Set pieces are still not right. Headers are inconsistent in a way that makes aerial play feel unreliable rather than strategic. The referee system still produces decisions that make no sense on a regular enough basis that you notice it. Player switching during defensive situations still occasionally selects the wrong player at the worst possible moment. None of these are new problems. All of them have been present across multiple entries. The fact that FC 26’s genuine improvements exist alongside these same unresolved frustrations is the clearest evidence that EA is improving this game at exactly the pace they choose to — not the pace they are capable of.

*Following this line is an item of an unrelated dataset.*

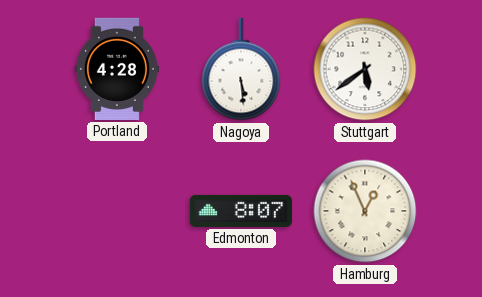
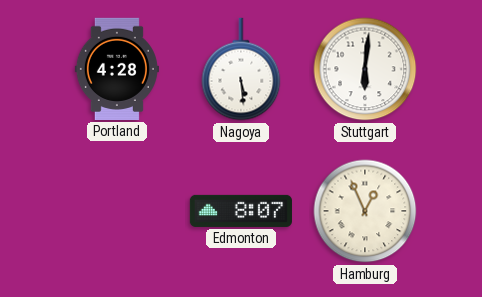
Stuttgart: 5:39 -> 6:01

Is FC 26 Actually Worth Buying — The Honest Answer
If you skipped FC 25 — yes, FC 26 is worth playing. The gameplay improvements are real, Career Mode is the best it has been in years, and the overall package is polished enough to justify your time. If you played FC 25 regularly, the honest answer is more complicated. The improvements are meaningful, but they are not transformative. The World Cup mode that should have been the flagship feature of this entry is a disappointment. Ultimate Team’s fundamental economy has not changed. The things that frustrated you about FC 25 are mostly still here, slightly improved around the edges.
And if you are someone who, like me, has played every entry in this franchise while never fully making peace with how EA runs it, FC 26 will feel exactly as expected. Better than last year. Not as good as it should be. Enough to keep you playing. Not enough to stop you wishing the biggest football game in the world was being made by a company that pushed itself harder. EA knows you will buy it. FC 26 knows you will buy it. The game is priced and designed with that certainty in mind, and no amount of genuine improvement fully escapes the shadow of that reality.

Final Verdict
FC 26 is the best EA football game in a few years, and that is worth acknowledging honestly. The gameplay is tighter, Career Mode has received genuine attention, and the presentation is the most polished the series has ever looked. If you play this franchise, these are real improvements that make real matches better, and that matters. I am not going to pretend otherwise just because I have complicated feelings about the company that made it.
But the World Cup mode is a genuine embarrassment. Fake squads, missing players, no depth, no innovation — built around the biggest football event in a generation and delivered as an afterthought. EA’s relationship with licensing is a choice, not a limitation, and the players left out of their own national teams in this mode deserved better. Algeria deserved Mahrez. Every unlicensed nation deserved its real squad. The fact that EA had the resources to make this right and chose not to is the clearest summary of what kind of company they are and what kind of game FC 26 ultimately is — genuinely improved in places, genuinely disappointing in others, and comfortable with both because it knows you are buying it anyway.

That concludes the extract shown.